Koronawirus w Polsce. Ekspert: "Tego nie da się zatrzymać"
Koronawirus w Polsce rozprzestrzenia się w zawrotnym tempie. Tylko w sobotę potwierdzono 9622 nowe przypadki zakażeń. Zdaniem immunologa dr Pawła Grzesiowskiego gwałtownego przyrostu zakażonych nie da się zatrzymać w najbliższych dniach.
"W tej chwili możemy już tylko apelować o realne wsparcie dla ochrony zdrowia, bo jest to już lawina, której przez najbliższe dni nie uda się powstrzymać, nawet ograniczeniami" - powiedział dr Grzesiowski w rozmowie z PAP.
Koronawirus w Polsce. "Zorganizować szpitale doraźne"
Zdaniem Grzesiowskiego tym, o co należałoby obecnie zadbać z całą mocą jest usprawnienie systemu opieki zdrowotnej i dostosowanie go do warunków, jakie stwarza epidemia koronawirusa. "Powinien zostać zastosowany system wysyłania tych pacjentów do regionów mniej obciążonych - a więc, na przykład, pacjent z Warszawy jedzie do Olsztyna, bo tam są miejsca" - stwierdził.

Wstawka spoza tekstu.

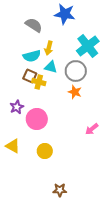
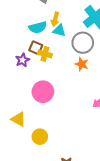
cyan triangle: (51, 67) -> (59, 30), moved
purple star: (17, 107) -> (22, 60), moved
yellow circle: (45, 151) -> (40, 137), moved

W ocenie eksperta konieczne jest stworzenie dodatkowych miejsc dla zakażonych pacjentów. "Trzeba zrobić to, co wszyscy na świecie - zorganizować szpitale doraźne, rozwijane w ciągu dwóch, trzech dni w salach gimnastycznych, szkołach czy salach targowych z dostępem do tlenu, z możliwością podawania kroplówek i z opieką" - mówił.
Koronawirus w Polsce. Brakuje pielęgniarek
Dr Grzesiowski zwrócił uwagę na fakt że w marcu kiedy przyrost zachorowań był nieporównywalnie mniejszy, do pomocy przy pobieraniu wymazów skierowano Wojska Obrony Terytorialnej. Teraz obciążono tym personel medyczny. "Mieliśmy w marcu wsparcie wojska w zakresie organizacji i logistyki, to było doskonałe. Żołnierze Wojsk Obrony Terytorialnej pobierali wymazy, mierzyli temperaturę. W tej chwili robią to pielęgniarki, które mogłyby pracować na oddziałach" - powiedział immunolog.
Ekspert podkreślił, że system zdrowotny w Polsce boryka się z brakiem personelu medycznego. "Nie mamy stu tysięcy pielęgniarek, lekarzy, którzy przyjdą do pracy, to jest mrzonka. Wszystkie decyzje wojewodów, którzy próbują na papierze zapewnić tę opiekę, są nieskuteczne" - ocenił.